Conocemos varios casos reales, en los que los técnicos de la empresa
habitan distintas capas paradigmáticas y están seguramente incapacitados
para saltar a una nueva, al menos en un plazo aceptable. Su dificultad
de acción se corresponde con el salto azaroso de la figura 4 hacia un
nuevo ciclo en la dimensión técnica.
Hemos empezado el artículo
hablando de nuevos paradigmas empresariales, que son los que integran
plenamente a la tecnología en su discurso. Pero si se trata de tecnología
de la información, ésta se presenta a su vez como un dominio generador
de paradigmas tecnológicos, lo que complica un tanto las soluciones.
Ajustes sucesivos en el plano de un determinado paradigma deberían tratarse
como cambios planificados en una organización operada como un sistema
de aprendizaje.
Ahora bien, si la tecnología
elegida se rigiera por los patrones de un nuevo paradigma, la innovación
tecnológica de la empresa podría adquirir en muchos casos una dimensión
que desbordaría a las técnicas de la reingeniería y a las capacidades
de una organización aprendiente, para desembocar en un mundo incierto,
de imágenes y procesos seguramente por inventar,
en un cúmulo de esfuerzos azarosos y medidas especiales, en una
aventura. Circunstancias semejantes aconsejarían fuertemente elegir
una vía hacia la construcción de un nuevo sistema técnico y no a una
mera evolución del actual.
LA TECNOLOGIA, ARTEFACTO SOCIAL
El físico
Schrödinger ha dejado escrito: “El conocimiento aislado obtenido por
un grupo de especialistas en un campo estrecho no tiene en sí mismo
valor alguno de ninguna clase.
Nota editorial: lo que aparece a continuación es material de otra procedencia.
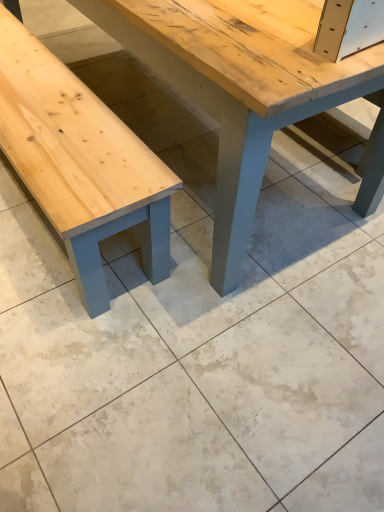 The height and width of the screenshot is (512, 384). What do you see at coordinates (238, 86) in the screenshot?
I see `natural wood table at center` at bounding box center [238, 86].

In order to face natural wood table at center, should I rotate leftwards or rightwards?

It's best to rotate left around 4.051 degrees.

Image resolution: width=384 pixels, height=512 pixels. What are the coordinates of `natural wood table at center` in the screenshot? It's located at (238, 86).

The height and width of the screenshot is (512, 384). I want to click on natural wood table at center, so click(x=238, y=86). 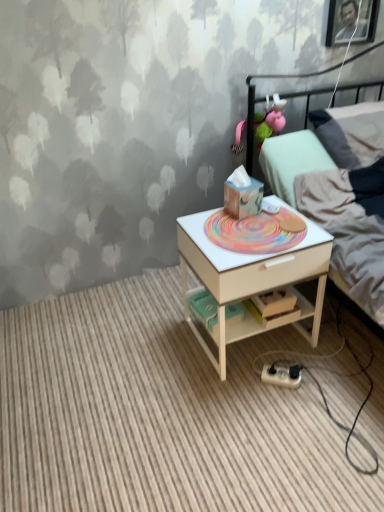 Locate an element on the screen. free spot behind white plastic power strip at lower center is located at coordinates (274, 350). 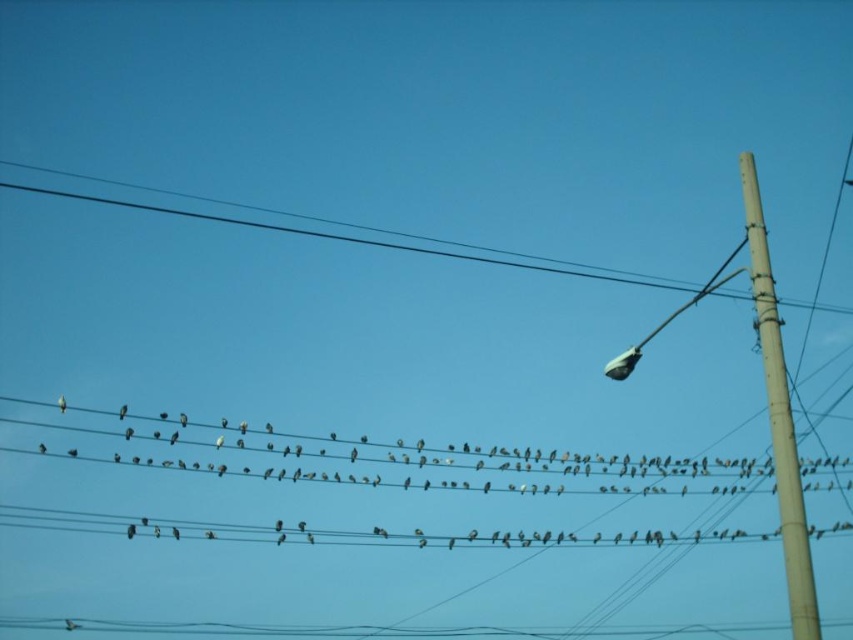 Between point (181, 524) and point (793, 573), which one is positioned behind?

Point (793, 573)

Can you confirm if white matte bird at center is smaller than smooth beige pole at right?

No, white matte bird at center is not smaller than smooth beige pole at right.

Who is more forward, (668, 474) or (766, 340)?

Point (766, 340)

This screenshot has height=640, width=853. Find the location of `white matte bird at center`. white matte bird at center is located at coordinates (378, 460).

Is smooth beige pole at right thinner than white feathered bird at left?

No, smooth beige pole at right is not thinner than white feathered bird at left.

Can you confirm if smooth beige pole at right is smaller than white feathered bird at left?

No, smooth beige pole at right is not smaller than white feathered bird at left.

Is point (780, 435) behind point (59, 404)?

Yes, it is behind point (59, 404).

Identify the location of smooth beige pole at right. This screenshot has width=853, height=640. (779, 416).

Can you confirm if white matte bird at center is thinner than white feathered bird at left?

No.

Is the position of white matte bird at center less distant than that of white feathered bird at left?

Yes.

Measure the distance between white matte bird at center and camera.

The distance of white matte bird at center from camera is 71.08 meters.

At what (x,y) coordinates should I click in order to perform the action: click on white matte bird at center. Please return your answer as a coordinate pair (x, y). Image resolution: width=853 pixels, height=640 pixels. Looking at the image, I should click on pos(378,460). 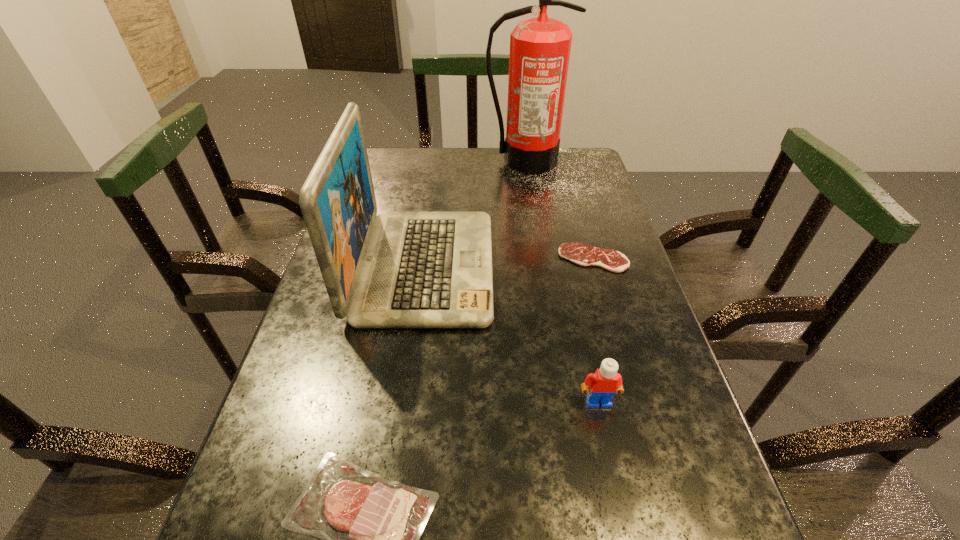 Identify the location of free space that is in between the laptop computer and the third tallest object. This screenshot has width=960, height=540. (511, 334).

You are a GUI agent. You are given a task and a screenshot of the screen. Output one action in this format:
    pyautogui.click(x=<x>, y=<y>)
    Task: Click on the unoccupied position between the fourth farthest object and the fire extinguisher
    This screenshot has width=960, height=540.
    Given the screenshot: What is the action you would take?
    tap(562, 281)

Locate an element on the screen. This screenshot has width=960, height=540. the third closest object relative to the tallest object is located at coordinates (601, 386).

This screenshot has width=960, height=540. I want to click on object that is the nearest to the farthest object, so click(x=396, y=269).

Find the location of a particular element. free space in the image that satisfies the following two spatial constraints: 1. on the front side of the fire extinguisher; 2. on the screen of the laptop computer is located at coordinates (541, 267). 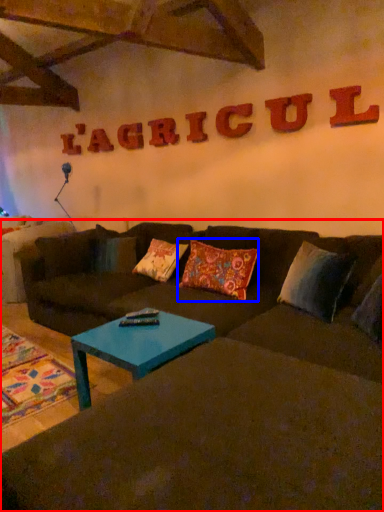 Question: Which object appears closest to the camera in this image, studio couch (highlighted by a red box) or pillow (highlighted by a blue box)?

Choices:
 (A) studio couch
 (B) pillow

Answer: (A) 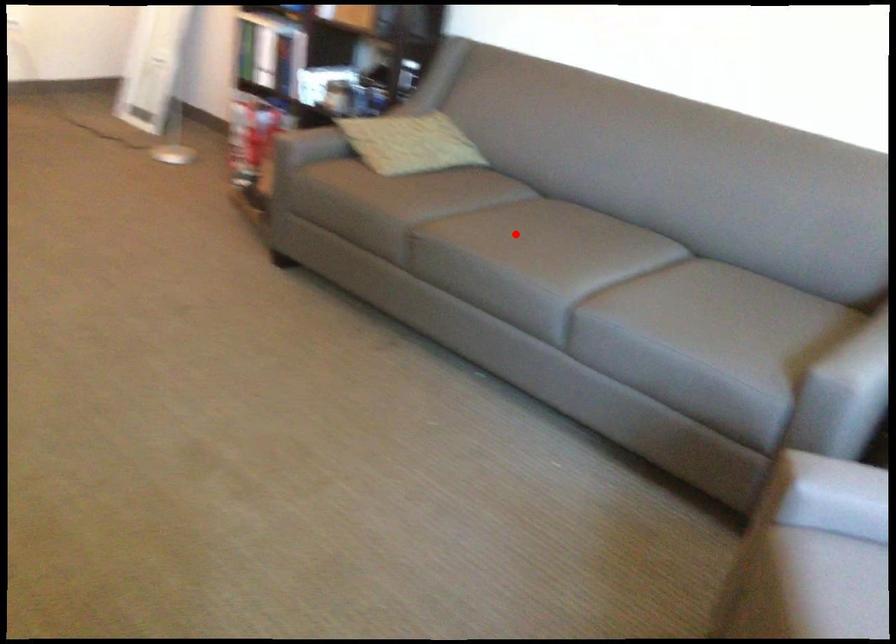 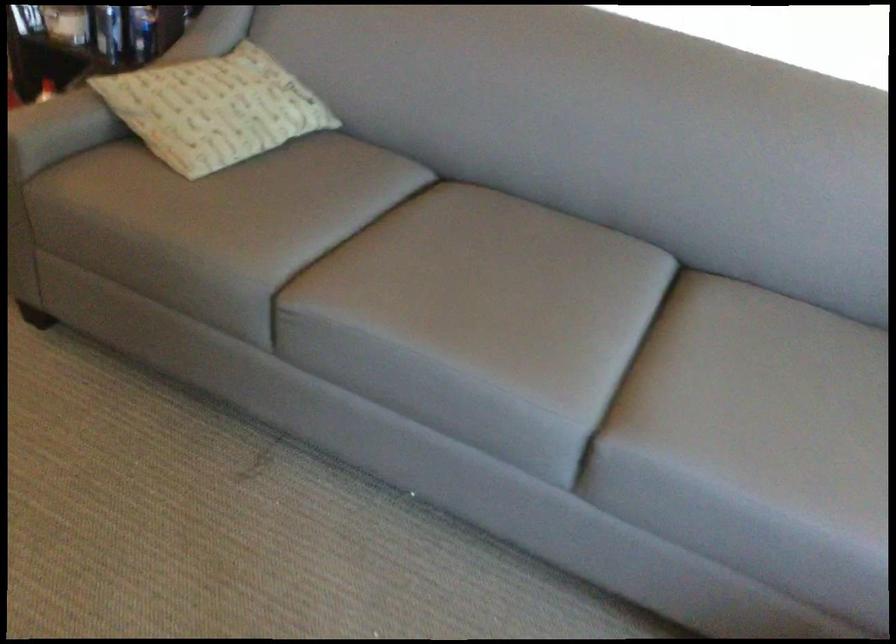 Question: I am providing you with two images of the same scene from different viewpoints. In image1, a red point is highlighted. Considering the same 3D point in image2, which of the following is correct?

Choices:
 (A) It is closer
 (B) It is farther

Answer: (A) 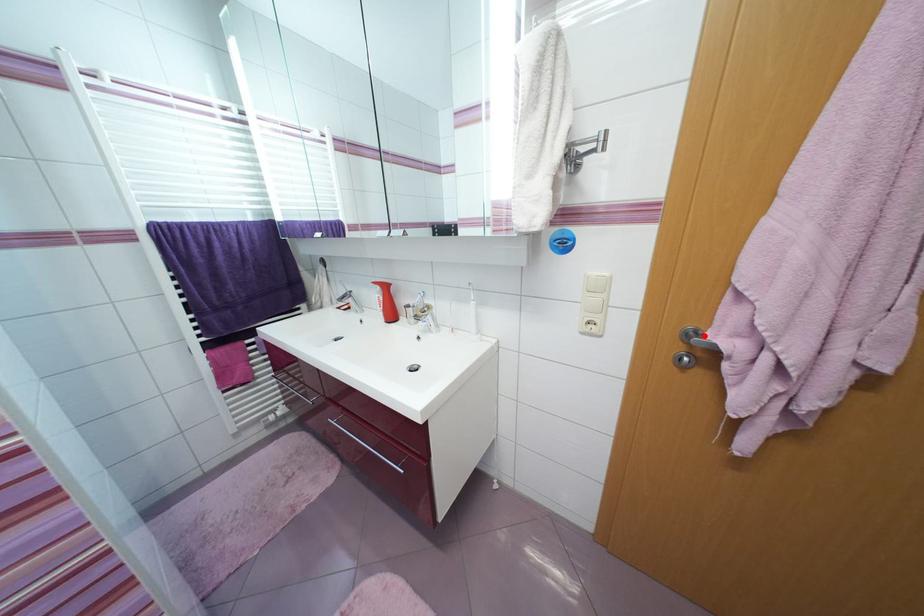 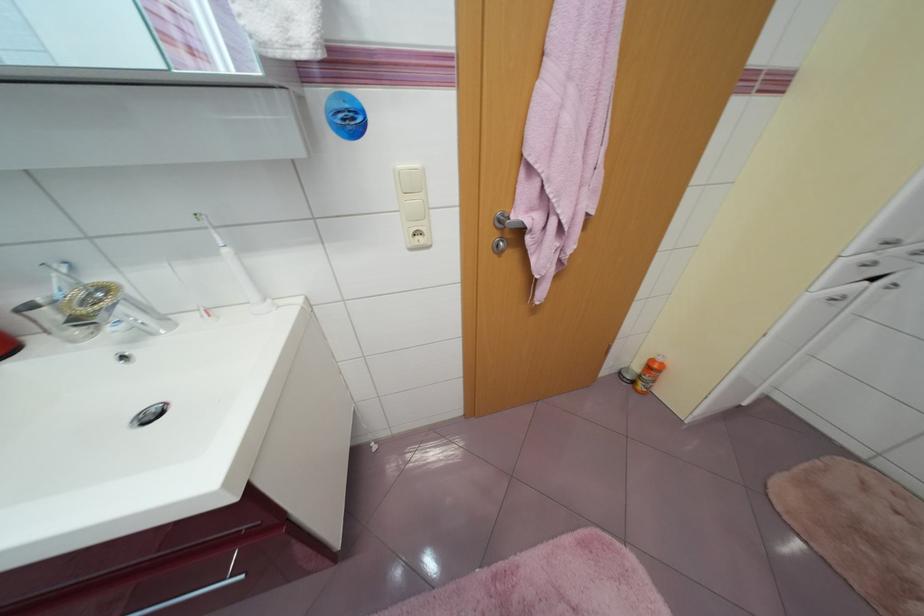 In the second image, find the point that corresponds to the highlighted location in the first image.

(513, 219) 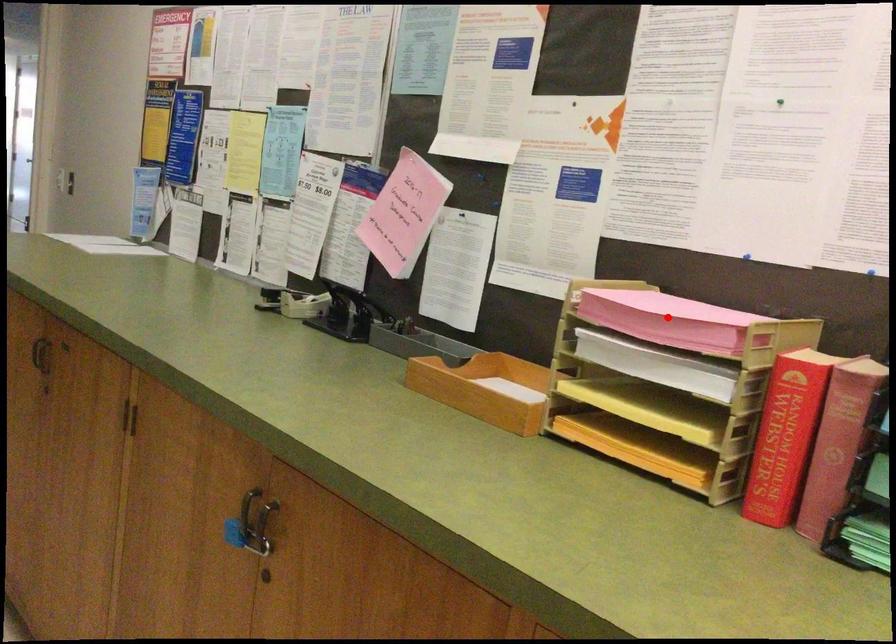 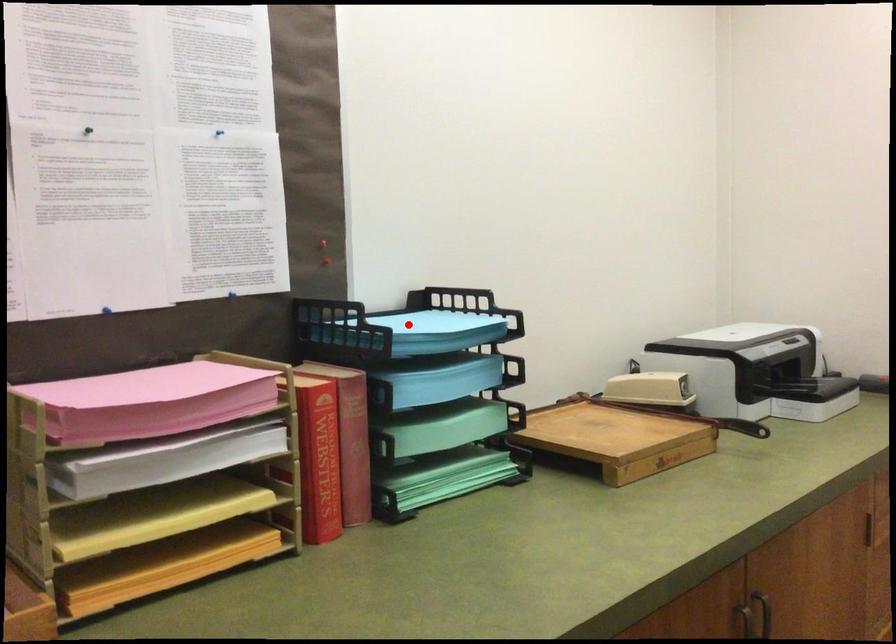 I am providing you with two images of the same scene from different viewpoints. A red point is marked on the first image and another point is marked on the second image. Do the highlighted points in image1 and image2 indicate the same real-world spot?

No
Sólo tiene valor en el sistema teórico
que lo une al resto del conocimiento”.
Nos parece
que semejantes consideraciones si en algún sitio son rotundamente válidas
es en el campo de la tecnología. Esta cambia el mundo en casi todas
sus manifestaciones. La tecnología de la información provoca cambios
en las estrategias, en las operativas, en los conocimientos y también
en las emociones. Es un absurdo ineficaz manejarla sólo como si se tratara
de un conjunto de artefactos técnicos. Un error, incluso. Lo que está
reclamando a gritos es que la teoricemos como un artefacto social, articulado
con el pensamiento filosófico, económico, sociológico, psicológico,
biológico, artístico, etcétera.
Esta es
la ideología básica de este artículo, en el que hemos pergeñado una
teoría general del diseño sociotécnico del cambio empresarial basado
en la tecnología de la información, aplicándolo, para que no se crea
que andamos por las nubes, al caso concreto del “groupware”.